PACE report criticises Christian treatment in Turkey

By Asbarez | Thursday, 27 January 2011

STRASBOURG (Combined Sources)–The Parliamentary Assembly of the Council of Europe on Thursday warned against the disappearance of Christians from the Middle East because of persecution and low birth rates in a resolution approved by the 318-member body that also included paragraphs critical of Turkey for the killing of Christians in Trabzon and Malatya in recent years, AFP reported.

“The Assembly is convinced that the loss of Christian communities in the Middle East would also endanger Islam as it would signal the victory of fundamentalism,” the resolution said. It also condemned the October 2010 massacre of worshippers in the Syriac Catholic cathedral in Baghdad and the January 2011 suicide bombing in a Coptic church in Alexandria as two “particularly tragic” events in a growing number of attacks on Christian communities worldwide.

During the resolution’s debate the Assembly’s Political Affairs Committee examined the number of attacks against Christian communities in the Middle East, especially the tragic events in Baghdad in October 2010 and in Alexandria this month that claimed dozens of lives. It says the loss of Christian communities in the Middle East would also endanger Islam as it would signal the victory of fundamentalism.

In regards to Turkey, the PACE report called on Ankara to fully clarify the circumstances surrounding the interruption of the celebration of Christmas Mass in the villages of Rizokarpaso and Ayia Triada in the northern part of Cyprus on Dec. 25, 2010 and to bring to justice those responsible.
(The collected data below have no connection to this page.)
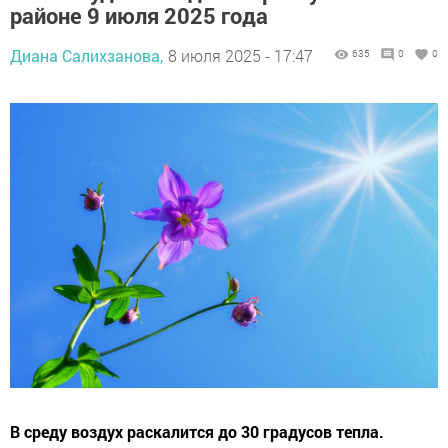
районе 9 июля 2025 года
Диана Салихзанова,
8 июля 2025 - 17:47
635
0
0
В среду воздух раскалится до 30 градусов тепла.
It also mentioned cases in which Italian priest Father Andrea Santoro was murdered in Trabzon in February 2006 and three Christians, one a German national, were killed in an attack against a Bible publishing house in Malatya in 2007.

The deaths in Trabzon and Malatya are now being reviewed in the Turkish courts, and the investigations have uncovered evidence linking these killings to the Ergenekon terror network, a clandestine group that has been accused of attempting to topple the government by fomenting chaos in society. In both cases, the perpetrators were uneducated, violent, ultranationalist young men.

The Ergenekon indictment prepared by public prosecutors offered evidence linking the group to other high profile killings such as the murder of a secularist judge in a shooting in 2006, the attempted murder of former Higher Education Board (YÖK) Chairman Erdoğan Teziç and a grenade attack at Cumhuriyet, a daily known for its staunch secularism.

“Given the purpose and consequences of these attacks, it is obvious that they were orchestrated from a single center, seeking to create chaos, anarchy, terror, disorder and conflict in Turkey and embarrass the nation before the international community,” the prosecutors wrote. They noted, however, that they had failed to offer enough evidence from the cases of assassinated journalist Hrant Dink, Father Santoro and the Malatya murders due to the structure of the Ergenekon organization, which is made up of individual cells that are unaware of and unconnected to each other.

Lawyers representing families of the Malatya victims have asked the court in Malatya to merge their case, also known as the missionary murder case, with the Ergenekon case. They also pointed to the Cage Operation Action Plan, an alleged plot prepared by sections of the Turkish military to intimidate and assassinate non-Muslims in Turkey in order to create an atmosphere of chaos. The plan was made public in 2009. The first sentence of the plan refers to the killing of Father Santoro, the murder of Hrant Dink in 2007 and the Malatya murders as “operations.”